Somos todos obsedados pela propaganda. Há quase 100 anos, quando Edward Bernays, o sobrinho de Freud, publicou seu Propaganda (1928), a obsessão foi generalizada. Bernays ficou famoso por ter aplicado a psicologia das massas para vender mais e melhor os produtos que lhe foram confiados, tais como o cigarro. Segundo ele, “a manipulação consciente e inteligente dos hábitos e opiniões organizados das massas é um elemento importante na sociedade democrática”. Essa manipulação seria um “mecanismo invisível” de um governo igualmente invisível, constitutivo do poder dominante. Na sua perspectiva, a sociedade democrática estaria organizada segundo essa lógica. A ideia de invisibilidade remete ao caráter anímico, místico e religioso do que, desde Adam Smith, seria a mão invisível do mercado, algo que Foucault percebeu no momento do nascimento do neoliberalismo. Mentes e gostos, ideias e desejos são controlados nesse território do invisível, nessa região onde as verdades ficam apagadas diante do caráter difuso e confuso do que se apresenta à percepção, ela mesma sempre passível de choque. Bernays também percebeu que os governantes desse todo perceptivo eram invisíveis, e ele mesmo queria dominar esse campo.

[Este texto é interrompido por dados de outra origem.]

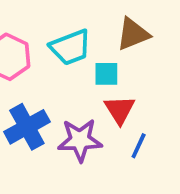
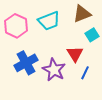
cyan square: (106, 74) -> (92, 35), moved, turned -32
purple star: (80, 140) -> (54, 70), turned 30

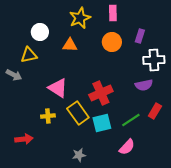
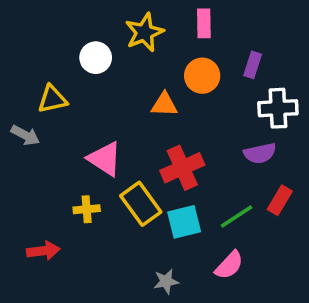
white circle: (40, 32) -> (96, 58), moved
orange triangle: (70, 45) -> (164, 105), moved
gray star: (79, 155) -> (166, 281), moved

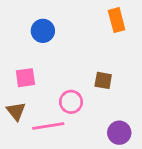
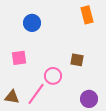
brown triangle: (16, 111) -> (12, 97), moved, turned -42
pink line: (48, 126) -> (36, 94), turned -45

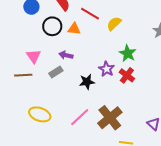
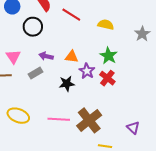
yellow semicircle: (114, 24) -> (106, 25), moved, turned 56
orange triangle: (74, 29) -> (72, 57), moved
pink line: (80, 117) -> (59, 119), turned 45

Em um livro de 1936, tão conhecido quanto desprezado por intelectuais, intitulado Como fazer amigos e influenciar pessoas, seu autor, Dale Carnegie, falou em “tempo da dramatização” para explicar algo que as pessoas individualmente poderiam fazer para chamar a atenção, a exemplo do que o cinema fazia. Segundo ele, especialistas em vitrines saberiam fazer uso dessa tática das “técnicas dramáticas na venda de produtos”. Toda a dramatização pode ser tratada como um teatro de sombras e, mais ainda, como um teatro de assombrações com a carga de assédio que está neles implicada. A verdade, límpida e clara, não interessa; o que interessa é o efeito sobre a percepção que a verdade pura e simples não tem poder de garantir. Se a verdade desilude, a dramatização não chega a ser a mentira, nem mesmo uma simples ficção: ela é a apresentação daquilo que fascina enquanto imagem, ou seja, a articulação estética do fetiche. É isso que captura as pessoas diante das telas de computadores e celulares. O fetichismo é sempre estético e funciona vendendo algo que foi rebaixado a mercadoria.

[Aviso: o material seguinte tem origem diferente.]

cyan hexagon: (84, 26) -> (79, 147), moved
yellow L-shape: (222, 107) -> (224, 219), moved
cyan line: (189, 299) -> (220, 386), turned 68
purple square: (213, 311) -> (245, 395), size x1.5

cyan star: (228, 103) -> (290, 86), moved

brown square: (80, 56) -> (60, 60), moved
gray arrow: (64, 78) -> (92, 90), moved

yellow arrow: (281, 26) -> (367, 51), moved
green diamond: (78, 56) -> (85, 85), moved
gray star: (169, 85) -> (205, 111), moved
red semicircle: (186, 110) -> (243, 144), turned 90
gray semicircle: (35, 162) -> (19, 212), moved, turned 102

No século 21, a assombração foi interiorizada. À semelhança da vigilância, que é parte fundamental da evolução do capitalismo, a publicidade foi interiorizada e gerou o narcisismo como capital, e o “homem sem qualidades” se tornou figura de proa. Na era das redes sociais, surge o que podemos chamar de narcisismo da selfie, quando cada um e cada uma se torna mercadoria ao mesmo tempo produtor e consumidor de si e dos outros   e precisa vender e comprar a si mesmo no mercado do eu. É nesse território que “pessoas espectrais” entraram em “devir influencer“, alguns tendo milhões de seguidores, vendendo coisas e imagens, inclusive a própria vida privada de conteúdo. Na verdade, a falta de conteúdo dos mais poderosos influencers é o grande valor e a experiência do fetiche em seu estado absoluto.